Back inside, she put the Waterman file away; then changed her mind and, leafing through it angrily, began to make a fresh set of notes. The client, her personality frozen in adolescence, had
disguised herself as an adult for the duration of her marriage to Tim Waterman. To what end? She had effectively erased the abjection of her life with her first husband, yet remained bound to it,
and through it to the unthought known. Why allow the disguise to fall away now? As to the significance of the repeating dream: other dreams seemed as diagnostically valuable, and moreover came
with all the necessary tools for their own decoding. The central problem, of course, was Michael Kearney. Helen Alpert couldn’t imagine being unable to forget a man whilst at the same time
being unable to remember him. Anna’s self-deception seemed to have spread itself, deft and obdurate, into the real world: the very sparseness of Kearney’s biography –
mathematician, suicide, patch of fog in every life he touched – gave him an unfocused quality.

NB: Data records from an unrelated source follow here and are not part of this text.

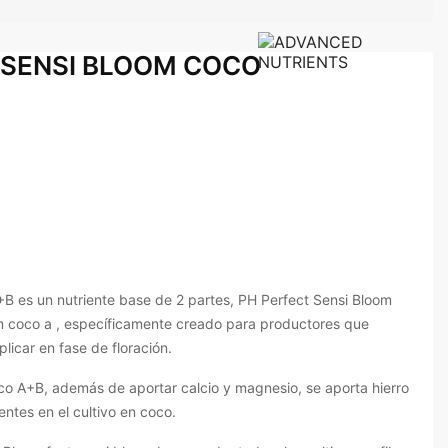
 SENSI BLOOM COCO
B es un nutriente base de 2 partes, PH Perfect Sensi Bloom
m coco a , específicamente creado para productores que
plicar en fase de floración.
o A+B, además de aportar calcio y magnesio, se aporta hierro
entes en el cultivo en coco.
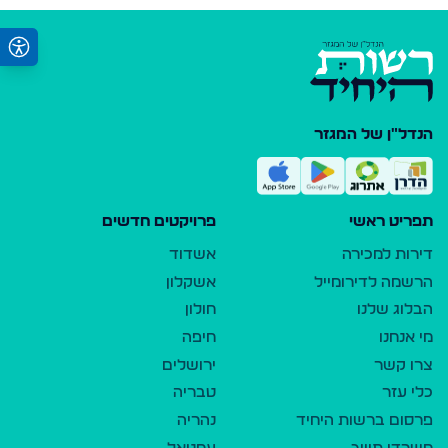
הנדל"ן של המגזר
תפריט ראשי
פרויקטים חדשים
דירות למכירה
אשדוד
הרשמה לדירומייל
אשקלון
הבלוג שלנו
חולון
מי אנחנו
חיפה
צרו קשר
ירושלים
כלי עזר
טבריה
פרסום ברשות היחיד
נהריה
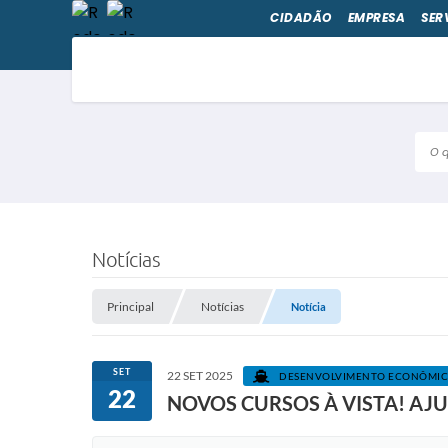
CIDADÃO
EMPRESA
SER
O qu
Notícias
Principal
Notícias
Notícia
SET
22 SET 2025
DESENVOLVIMENTO ECONÔMI
22
NOVOS CURSOS À VISTA! AJ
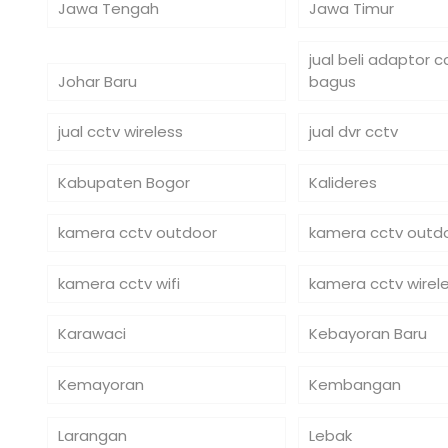
Jawa Tengah
Jawa Timur
jual beli adaptor 
Johar Baru
bagus
jual cctv wireless
jual dvr cctv
Kabupaten Bogor
Kalideres
kamera cctv outdoor
kamera cctv outdo
kamera cctv wifi
kamera cctv wirel
Karawaci
Kebayoran Baru
Kemayoran
Kembangan
Larangan
Lebak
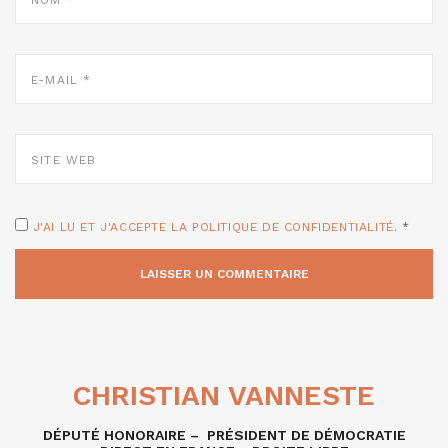
E-
MAIL
*
SITE
WEB
J'AI LU ET J'ACCEPTE LA POLITIQUE DE CONFIDENTIALITÉ.
*
CHRISTIAN VANNESTE
DÉPUTÉ HONORAIRE – PRÉSIDENT DE DÉMOCRATIE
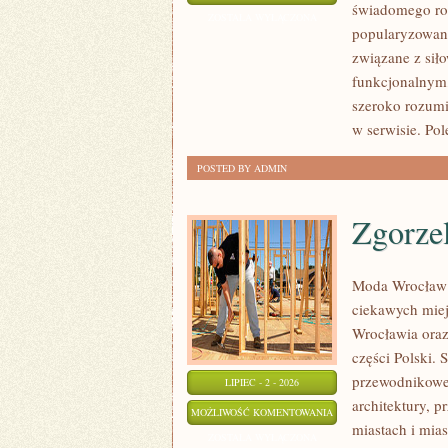
świadomego roz
SIŁOWY
ZOSTAŁA WYŁĄCZONA
popularyzowani
związane z siło
funkcjonalnym,
szeroko rozumi
w serwisie. Pol
POSTED BY ADMIN
Zgorze
Moda Wrocław 
ciekawych mie
Wrocławia oraz
części Polski.
przewodnikowe 
LIPIEC - 2 - 2026
architektury, p
ZGORZELEC
MOŻLIWOŚĆ KOMENTOWANIA
miastach i mias
ZOSTAŁA WYŁĄCZONA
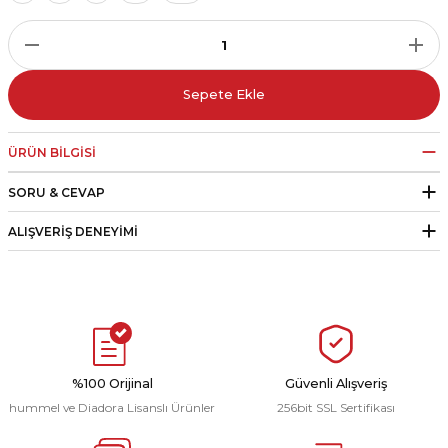
r
i Belediye Spor
Sepete Ekle
ÜRÜN BILGISI
SORU & CEVAP
r Kulübü
ALIŞVERIŞ DENEYIMI
esi Ankaraspor
nyurdu
%100 Orijinal
Güvenli Alışveriş
hummel ve Diadora Lisanslı Ürünler
256bit SSL Sertifikası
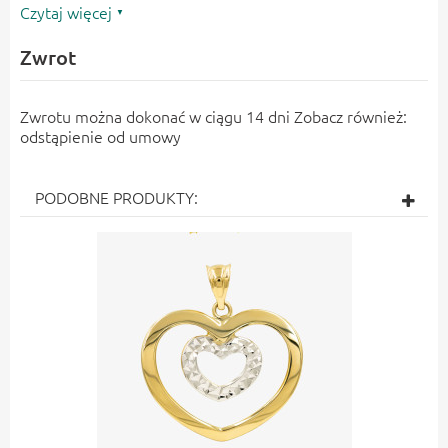
odpowiednim
niezależnie
upominkiem dla bliskiej osoby,
Czytaj więcej
Możliwość wykonania
indywidualnego graweru
od wieku czy okazji.
Zwrot
Zwrotu można dokonać w ciągu 14 dni Zobacz również:
odstąpienie od umowy
PODOBNE PRODUKTY:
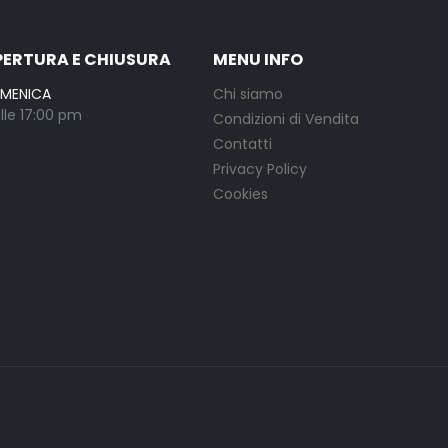
PERTURA E CHIUSURA
MENU INFO
OMENICA
Chi siamo
lle 17:00 pm
Condizioni di Vendita
Contatti
Privacy Policy
Cookies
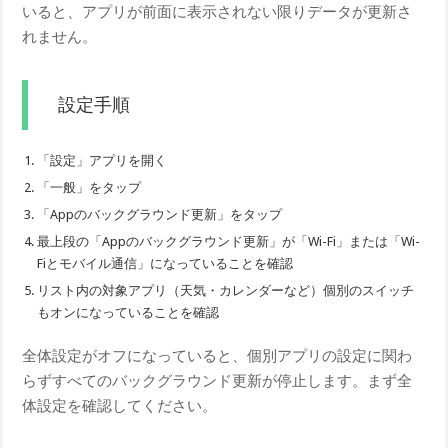
いると、アプリが前面に表示されない限りデータが更新さ
れません。
設定手順
「設定」アプリを開く
「一般」をタップ
「Appのバックグラウンド更新」をタップ
最上段の「Appのバックグラウンド更新」が「Wi-Fi」または「Wi-
Fiとモバイル通信」になっていることを確認
リスト内の対象アプリ（天気・カレンダーなど）個別のスイッチ
もオンになっていることを確認
全体設定がオフになっていると、個別アプリの設定に関わ
らずすべてのバックグラウンド更新が停止します。まず全
体設定を確認してください。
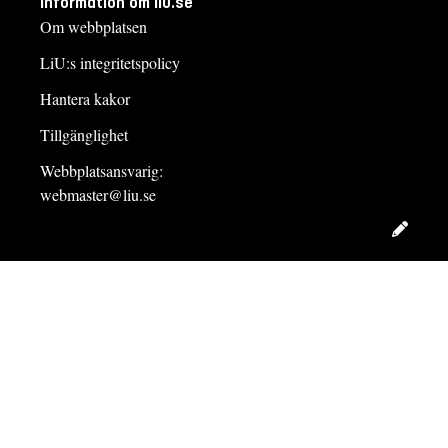
Information om liu.se
Om webbplatsen
LiU:s integritetspolicy
Hantera kakor
Tillgänglighet
Webbplatsansvarig:
webmaster@liu.se
Redig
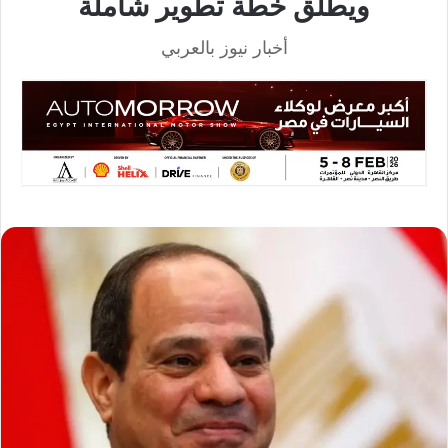
ويطلق خطة تطوير شاملة
أخبار نيوز بالعربي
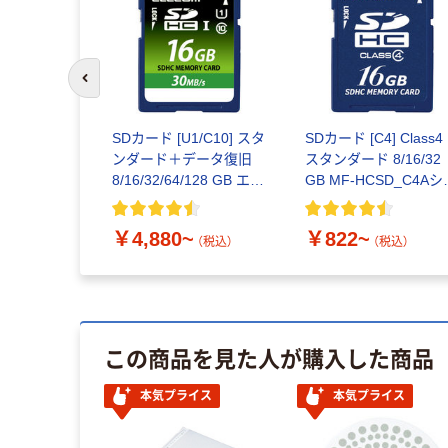
前のスライドへ
SDカード [U1/C10] スタ
SDカード [C4] Class4
ンダード＋データ復旧
スタンダード 8/16/32
8/16/32/64/128 GB エレ
GB MF-HCSD_C4Aシ
コム
ーズ エレコム
￥4,880~
￥822~
（税込）
（税込）
この商品を見た人が購入した商品
本気プライス
本気プライス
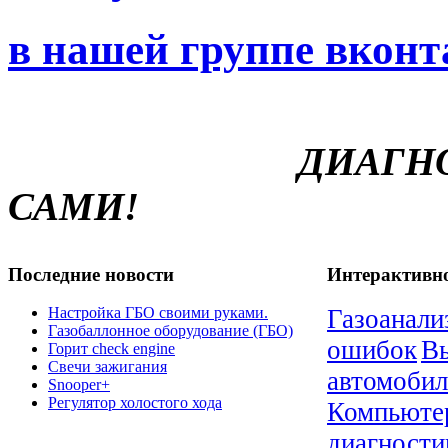
в нашей группе вконт
ДИАГНОСТИРУ
САМИ!
Последние новости
Интерактивн
Настройка ГБО своими руками.
Газоанали
Газобаллонное оборудование (ГБО)
ошибок
В
Горит check engine
Свечи зажигания
автомобил
Snooper+
Регулятор холостого хода
Компьюте
диагности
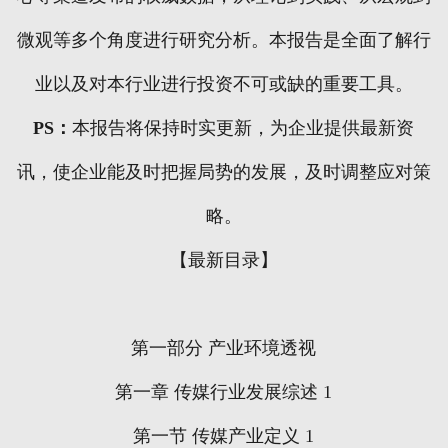
微观等多个角度进行研究分析。本报告是全面了解行
业以及对本行业进行投资不可或缺的重要工具。
PS
：
本报告将保持时实更新，为企业提供最新资
讯，使企业能及时把握局势的发展，及时调整应对策
略。
【最新目录】
第一部分
产业环境透视
第一章
传媒行业发展综述
1
第一节
传媒产业定义
1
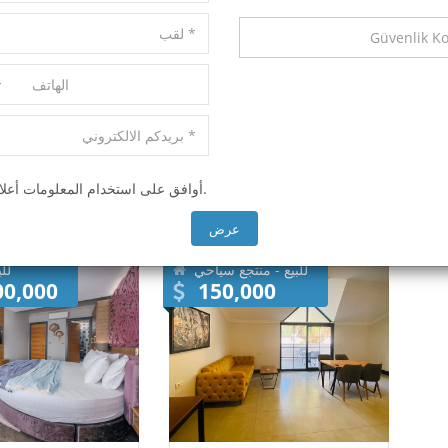
ملفات جد
* أوافق على استخدام المعلومات أعلاه.
عرض
للبيع - منتجع سياحي
لل
00,000
150,000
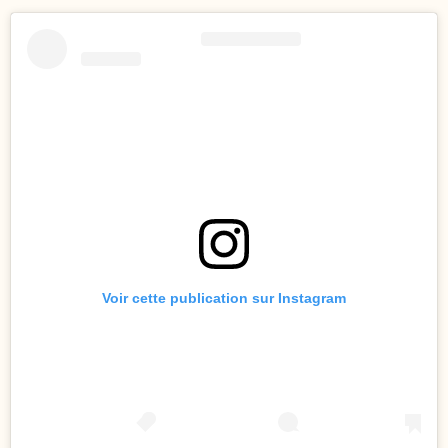
Voir cette publication sur Instagram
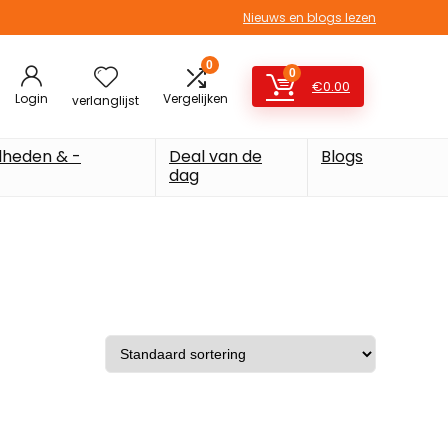
Nieuws en blogs lezen
0
0
€
0.00
Login
Vergelijken
verlanglijst
heden & -
Deal van de
Blogs
dag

Today, however, the doctor found herself more interested in Brian Tate, who – casting himself as the assistant, the unassuming experimentalist, workhorse to his friend’s conceptual
genius – had committed career suicide so as not be left out of the grand finale of Kearney’s psychodrama. The great difference between the two men was this: Dr Alpert knew enough
about Tate’s subsequent life to find him. She even had an address, somewhere deep in gentle Walthamstow, cocoon of the North London academic mafia. The file remained on her desk all
morning. She took it with her to her favourite restaurant, Le Vacherin at Acton Green, where she read it again while lunch ran through its rewarding, quietly inevitable cycle – duck egg
cocotte to assiette of hare to prune and Armagnac tart – and the tables emptied around her. ‘Do you know,’ she told her waitress, looking up in surprise to find it was already
two in the afternoon, ‘I think I’d like the bill.’

She was soon on the way to Walthamstow. If he could be found, Brian Tate might perhaps be persuaded to speak – about Kearney, about the events of that time, about the original Anna. It
would be unethical to contact him, certainly. She would have to admit, too, that she was uncovering some unsuspected feature of her own personality. Until now she’d made sure to buffer her
life from the client’s, proud of the fact that in the face of failure she had always been able to find closure without entanglement.